Saul had his audience well in hand, Franz noted. Dorotea was listening with as rapt delight as Bonita; Cal and Gun were smiling indulgently; even Fernando had caught the spirit and was grinning at the long drug names. For the moment the sidewalk in front of the German Cook’s was a moonlit gypsy encampment, lacking only the dancing flames of an open fire.

“Every night, two hours after supper, Olga would make her druggy-wug rounds. Sometimes she’d have the L.V.N. or an aide carry the tray, sometimes she’d carry it herself.
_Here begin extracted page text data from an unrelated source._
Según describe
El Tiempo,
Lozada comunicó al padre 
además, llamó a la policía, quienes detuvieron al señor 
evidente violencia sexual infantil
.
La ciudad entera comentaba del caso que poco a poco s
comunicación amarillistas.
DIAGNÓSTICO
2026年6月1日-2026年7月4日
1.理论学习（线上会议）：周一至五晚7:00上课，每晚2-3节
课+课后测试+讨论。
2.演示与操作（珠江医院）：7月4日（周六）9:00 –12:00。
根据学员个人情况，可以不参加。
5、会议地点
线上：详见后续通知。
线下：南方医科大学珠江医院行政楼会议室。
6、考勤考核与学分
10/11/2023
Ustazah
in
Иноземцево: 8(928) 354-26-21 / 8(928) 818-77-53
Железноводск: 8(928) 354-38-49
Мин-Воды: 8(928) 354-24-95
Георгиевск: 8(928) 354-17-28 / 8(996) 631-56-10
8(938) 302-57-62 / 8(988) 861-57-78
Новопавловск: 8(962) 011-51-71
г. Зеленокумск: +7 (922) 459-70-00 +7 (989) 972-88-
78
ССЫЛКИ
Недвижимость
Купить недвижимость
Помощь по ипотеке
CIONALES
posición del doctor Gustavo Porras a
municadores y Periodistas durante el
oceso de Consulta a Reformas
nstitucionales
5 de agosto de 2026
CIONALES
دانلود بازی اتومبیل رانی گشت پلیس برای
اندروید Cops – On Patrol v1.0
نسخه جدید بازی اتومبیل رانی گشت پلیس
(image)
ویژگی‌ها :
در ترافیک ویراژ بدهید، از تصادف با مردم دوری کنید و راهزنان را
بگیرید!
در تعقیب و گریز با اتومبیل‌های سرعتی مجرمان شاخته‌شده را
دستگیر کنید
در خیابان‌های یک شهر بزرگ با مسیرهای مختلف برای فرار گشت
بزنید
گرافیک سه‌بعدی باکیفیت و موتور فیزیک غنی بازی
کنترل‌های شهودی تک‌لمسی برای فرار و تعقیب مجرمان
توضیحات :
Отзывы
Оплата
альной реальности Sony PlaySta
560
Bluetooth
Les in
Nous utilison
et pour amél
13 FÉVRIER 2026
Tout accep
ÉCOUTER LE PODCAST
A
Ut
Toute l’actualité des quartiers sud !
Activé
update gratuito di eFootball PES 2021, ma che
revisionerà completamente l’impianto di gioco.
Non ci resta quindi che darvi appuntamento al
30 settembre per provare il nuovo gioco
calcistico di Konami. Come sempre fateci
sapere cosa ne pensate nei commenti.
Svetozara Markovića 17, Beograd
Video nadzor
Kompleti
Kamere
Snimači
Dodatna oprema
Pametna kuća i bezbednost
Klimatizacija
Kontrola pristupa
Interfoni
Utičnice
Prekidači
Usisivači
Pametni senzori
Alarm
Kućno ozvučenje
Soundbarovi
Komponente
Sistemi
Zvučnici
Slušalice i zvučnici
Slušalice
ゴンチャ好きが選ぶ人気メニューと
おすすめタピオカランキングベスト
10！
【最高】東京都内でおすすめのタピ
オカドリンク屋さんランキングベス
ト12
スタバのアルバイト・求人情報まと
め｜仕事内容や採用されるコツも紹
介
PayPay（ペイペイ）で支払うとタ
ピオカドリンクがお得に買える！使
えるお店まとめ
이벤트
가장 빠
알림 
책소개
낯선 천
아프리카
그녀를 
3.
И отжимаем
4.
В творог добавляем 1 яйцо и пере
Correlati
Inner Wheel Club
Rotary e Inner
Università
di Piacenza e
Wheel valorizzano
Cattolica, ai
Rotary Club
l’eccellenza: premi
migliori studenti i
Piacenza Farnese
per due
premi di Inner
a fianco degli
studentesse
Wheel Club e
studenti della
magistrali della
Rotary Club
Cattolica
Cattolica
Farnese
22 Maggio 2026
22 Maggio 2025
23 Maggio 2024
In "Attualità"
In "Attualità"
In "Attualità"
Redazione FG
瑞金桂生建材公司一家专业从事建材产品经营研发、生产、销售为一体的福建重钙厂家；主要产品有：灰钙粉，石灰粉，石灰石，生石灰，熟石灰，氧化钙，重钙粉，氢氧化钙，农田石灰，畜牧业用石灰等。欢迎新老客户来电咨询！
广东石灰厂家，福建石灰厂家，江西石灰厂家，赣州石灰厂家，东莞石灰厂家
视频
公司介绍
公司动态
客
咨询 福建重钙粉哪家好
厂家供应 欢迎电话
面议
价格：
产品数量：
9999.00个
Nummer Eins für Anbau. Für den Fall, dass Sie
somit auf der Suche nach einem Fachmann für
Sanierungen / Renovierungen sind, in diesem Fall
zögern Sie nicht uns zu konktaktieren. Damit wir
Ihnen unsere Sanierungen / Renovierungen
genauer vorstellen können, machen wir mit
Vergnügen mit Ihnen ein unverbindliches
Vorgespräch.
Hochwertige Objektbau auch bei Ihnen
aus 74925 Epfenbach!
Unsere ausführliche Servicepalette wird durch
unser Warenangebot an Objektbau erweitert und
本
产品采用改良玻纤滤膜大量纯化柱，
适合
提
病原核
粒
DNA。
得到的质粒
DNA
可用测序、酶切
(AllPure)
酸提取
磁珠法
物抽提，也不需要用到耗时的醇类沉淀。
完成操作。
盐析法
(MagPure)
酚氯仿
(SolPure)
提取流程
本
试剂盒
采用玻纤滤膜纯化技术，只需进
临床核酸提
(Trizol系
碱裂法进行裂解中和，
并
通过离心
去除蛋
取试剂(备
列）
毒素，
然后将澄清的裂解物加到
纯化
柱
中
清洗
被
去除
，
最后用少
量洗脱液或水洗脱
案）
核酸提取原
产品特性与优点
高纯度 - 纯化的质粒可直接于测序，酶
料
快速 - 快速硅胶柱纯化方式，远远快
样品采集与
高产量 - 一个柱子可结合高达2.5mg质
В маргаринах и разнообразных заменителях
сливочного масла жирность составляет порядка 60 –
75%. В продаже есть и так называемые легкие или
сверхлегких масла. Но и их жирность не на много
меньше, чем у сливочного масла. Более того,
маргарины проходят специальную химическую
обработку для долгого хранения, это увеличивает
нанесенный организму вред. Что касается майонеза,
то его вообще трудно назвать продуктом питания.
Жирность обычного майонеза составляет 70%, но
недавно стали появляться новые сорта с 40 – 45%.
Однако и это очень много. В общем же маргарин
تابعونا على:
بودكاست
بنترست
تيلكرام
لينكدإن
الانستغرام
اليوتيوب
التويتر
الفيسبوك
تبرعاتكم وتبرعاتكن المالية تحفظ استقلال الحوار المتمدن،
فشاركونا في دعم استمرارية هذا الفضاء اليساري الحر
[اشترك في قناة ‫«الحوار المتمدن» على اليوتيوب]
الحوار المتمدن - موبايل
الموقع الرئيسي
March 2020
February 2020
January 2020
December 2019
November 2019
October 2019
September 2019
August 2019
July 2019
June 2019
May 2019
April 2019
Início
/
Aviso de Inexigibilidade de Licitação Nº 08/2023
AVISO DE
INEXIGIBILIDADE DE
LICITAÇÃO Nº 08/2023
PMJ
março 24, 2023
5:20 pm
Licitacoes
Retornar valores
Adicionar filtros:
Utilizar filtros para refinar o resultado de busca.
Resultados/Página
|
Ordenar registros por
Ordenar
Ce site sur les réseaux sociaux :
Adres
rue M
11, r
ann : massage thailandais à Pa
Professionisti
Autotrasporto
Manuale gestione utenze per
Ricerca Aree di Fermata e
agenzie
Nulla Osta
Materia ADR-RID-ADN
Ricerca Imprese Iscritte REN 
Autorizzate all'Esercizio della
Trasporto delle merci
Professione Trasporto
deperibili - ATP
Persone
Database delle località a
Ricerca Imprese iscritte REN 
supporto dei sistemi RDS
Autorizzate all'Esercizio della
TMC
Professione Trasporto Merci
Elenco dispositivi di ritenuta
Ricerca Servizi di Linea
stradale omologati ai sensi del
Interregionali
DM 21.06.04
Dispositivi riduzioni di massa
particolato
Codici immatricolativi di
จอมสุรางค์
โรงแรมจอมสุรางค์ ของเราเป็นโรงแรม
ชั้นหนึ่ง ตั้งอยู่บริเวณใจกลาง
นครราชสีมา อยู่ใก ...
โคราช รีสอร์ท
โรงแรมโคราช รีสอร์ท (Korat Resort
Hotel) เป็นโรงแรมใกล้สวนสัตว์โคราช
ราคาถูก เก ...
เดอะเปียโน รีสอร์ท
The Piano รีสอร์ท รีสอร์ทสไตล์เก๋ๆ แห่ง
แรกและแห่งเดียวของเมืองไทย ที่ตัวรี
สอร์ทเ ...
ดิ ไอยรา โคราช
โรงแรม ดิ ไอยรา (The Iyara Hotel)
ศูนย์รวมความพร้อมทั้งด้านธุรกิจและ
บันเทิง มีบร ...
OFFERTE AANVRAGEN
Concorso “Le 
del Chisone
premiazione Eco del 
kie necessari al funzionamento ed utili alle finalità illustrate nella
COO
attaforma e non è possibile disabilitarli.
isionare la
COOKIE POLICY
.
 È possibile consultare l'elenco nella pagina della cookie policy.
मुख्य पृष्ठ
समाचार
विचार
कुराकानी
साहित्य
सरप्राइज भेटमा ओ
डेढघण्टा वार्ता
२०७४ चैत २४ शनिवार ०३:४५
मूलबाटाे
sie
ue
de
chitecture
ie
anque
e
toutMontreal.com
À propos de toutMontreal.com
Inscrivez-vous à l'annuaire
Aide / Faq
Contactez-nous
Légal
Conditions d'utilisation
“‘Sleepy-bye time, Mrs. Binks,’ she’d say. ‘Here’s your pass to dreamland. That’s a good little girl. And now this lovely yellow one. Good evening, Miss Cheeseley, I’ve got your trip to Hawaii for you—blue for the deep blue ocean, red for the sunset skies. And now a sip of the bitter to wash it down—think of the dark salt waves. Hold out your tongue, Mr. Finelli, I’ve something to make you wise. Whoever’d think, Mr. Wong, they could put nine hours and maybe ten of good, good darkness into such a tiny time-capsule, a gelatin spaceship bound for the stars. You smelled us coming, didn’t you, Mr. Auerbach? Grape juice chaser tonight!’ And so on and so
on.

“And so Olga Wortly, R.N., our mistress of oblivion, our queen of dreams, kept the locked ward happy,” Saul continued, “and even won high praise—for everyone likes a quiet ward—until one night she went just a little too far and the next morning every last patient had O.D.’ed (overdosed) and was D.O.A. (that’s Dead on Arrival, Bonny) with a beatific smile on his or her face. And Olga Wortly was gone, never to be seen again.